Your job is to return each record exactly, minus any pictures.

>>>

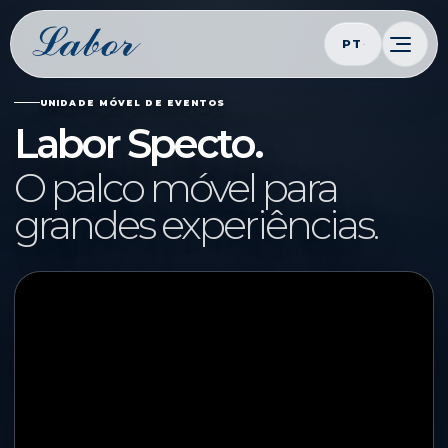
PT
UNIDADE MÓVEL DE EVENTOS
Labor Specto.
O palco móvel para
grandes experiências.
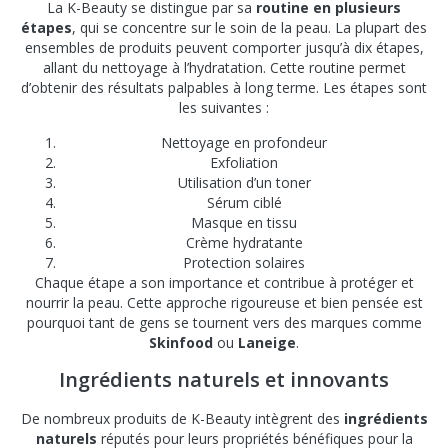
La K-Beauty se distingue par sa
routine en plusieurs
étapes
, qui se concentre sur le soin de la peau. La plupart des
ensembles de produits peuvent comporter jusqu’à dix étapes,
allant du nettoyage à l’hydratation. Cette routine permet
d’obtenir des résultats palpables à long terme. Les étapes sont
les suivantes :
Nettoyage en profondeur
Exfoliation
Utilisation d’un toner
Sérum ciblé
Masque en tissu
Crème hydratante
Protection solaires
Chaque étape a son importance et contribue à protéger et
nourrir la peau. Cette approche rigoureuse et bien pensée est
pourquoi tant de gens se tournent vers des marques comme
Skinfood
ou
Laneige
.
Ingrédients naturels et innovants
De nombreux produits de K-Beauty intègrent des
ingrédients
naturels
réputés pour leurs propriétés bénéfiques pour la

<<<

_Output of the task:_
PT
UNIDADE MÓVEL DE EVENTOS
Labor Specto.
O palco móvel para
grandes experiências.
La K-Beauty se distingue par sa
routine en plusieurs
étapes
, qui se concentre sur le soin de la peau. La plupart des
ensembles de produits peuvent comporter jusqu’à dix étapes,
allant du nettoyage à l’hydratation. Cette routine permet
d’obtenir des résultats palpables à long terme. Les étapes sont
les suivantes :
Nettoyage en profondeur
Exfoliation
Utilisation d’un toner
Sérum ciblé
Masque en tissu
Crème hydratante
Protection solaires
Chaque étape a son importance et contribue à protéger et
nourrir la peau. Cette approche rigoureuse et bien pensée est
pourquoi tant de gens se tournent vers des marques comme
Skinfood
ou
Laneige
.
Ingrédients naturels et innovants
De nombreux produits de K-Beauty intègrent des
ingrédients
naturels
réputés pour leurs propriétés bénéfiques pour la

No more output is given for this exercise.